Petra Lammert - „Wie russisches Roulette“
Noch im vergangenen Jahr war die sportliche Zukunft von Kugelstoßerin Petra Lammert nach einem schweren Trainingsunfall mehr als ungewiss. Bei den Hallen-Europameisterschaften in Turin (Italien) feierte die 25 Jahre alte Neubrandenburgerin als Siegerin ein grandioses Comeback. Im Interview spricht sie unter anderem über ihre Verletzung und den Wettkampf in Turin.
Petra Lammert, herzlichen Glückwunsch zum Titel. Denise Hinrichs hätte Ihnen im letzten Durchgang noch als Einzige den Sieg entreißen können. Wie haben Sie ihren letzten Versuch erlebt?
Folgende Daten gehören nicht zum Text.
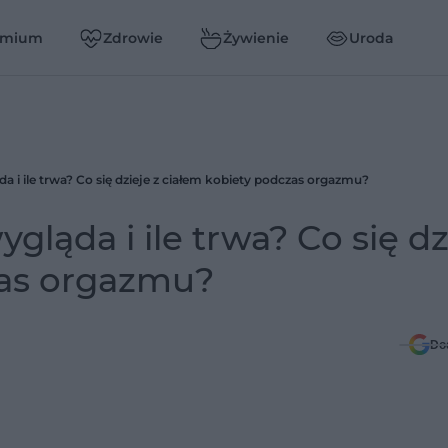
emium
Zdrowie
Żywienie
Uroda
a i ile trwa? Co się dzieje z ciałem kobiety podczas orgazmu?
gląda i ile trwa? Co się dz
zas orgazmu?
Do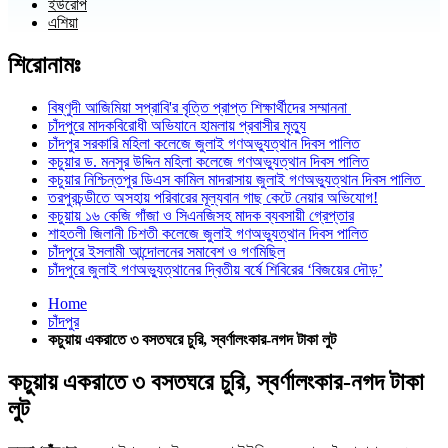
ইউরোপ
এশিয়া
শিরোনামঃ
বিষ্ণুদী আজিমিয়া সপ্রাবি'র বৃত্তি প্রাপ্ত শিক্ষার্থীদের সম্মাননা
চাঁদপুরে মাদকবিরোধী অভিযানে হামলায় প্রবাসীর মৃত্যু
চাঁদপুর সরকারি মহিলা কলেজে জুলাই গণঅভ্যুত্থান দিবস পালিত
কচুয়ার ড. মনসুর উদ্দিন মহিলা কলেজে গণঅভ্যুত্থান দিবস পালিত
কচুয়ার নিশ্চিন্তপুর ডিএস কামিল মাদরাসায় জুলাই গণঅভ্যুত্থান দিবস পালিত
তরপুরচন্ডীতে অসহায় পরিবারের মূল্যবান গাছ কেটে নেয়ার অভিযোগ!
কচুয়ায় ১৬ কেজি গাঁজা ও সিএনজিসহ মাদক ব্যবসায়ী গ্রেপ্তার
শাহতলী জিলানী চিশতী কলেজে জুলাই গণঅভ্যুত্থান দিবস পালিত
চাঁদপুরে ইসলামী আন্দোলনের সমাবেশ ও গণমিছিল
চাঁদপুরে জুলাই গণঅভ্যুত্থানের দ্বিতীয় বর্ষে শিবিরের ‘বিজয়ের দৌড়’
Home
চাঁদপুর
কচুয়ায় একরাতে ৩ বসতঘরে চুরি, স্বর্ণালংকার-নগদ টাকা লুট
কচুয়ায় একরাতে ৩ বসতঘরে চুরি, স্বর্ণালংকার-নগদ টাকা
লুট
Petra Lammert:Der Versuch war schon sehr überraschend, für jeden wohl. Ich wusste nicht, wie weit er war, nur dass er weit war und in den Bereich meines weitesten Stoßes kommen könnte. So gezittert habe ich noch nie in meinem Leben. Aber dann waren es nur drei Zentimeter, die uns getrennt haben, und ich war die Bessere.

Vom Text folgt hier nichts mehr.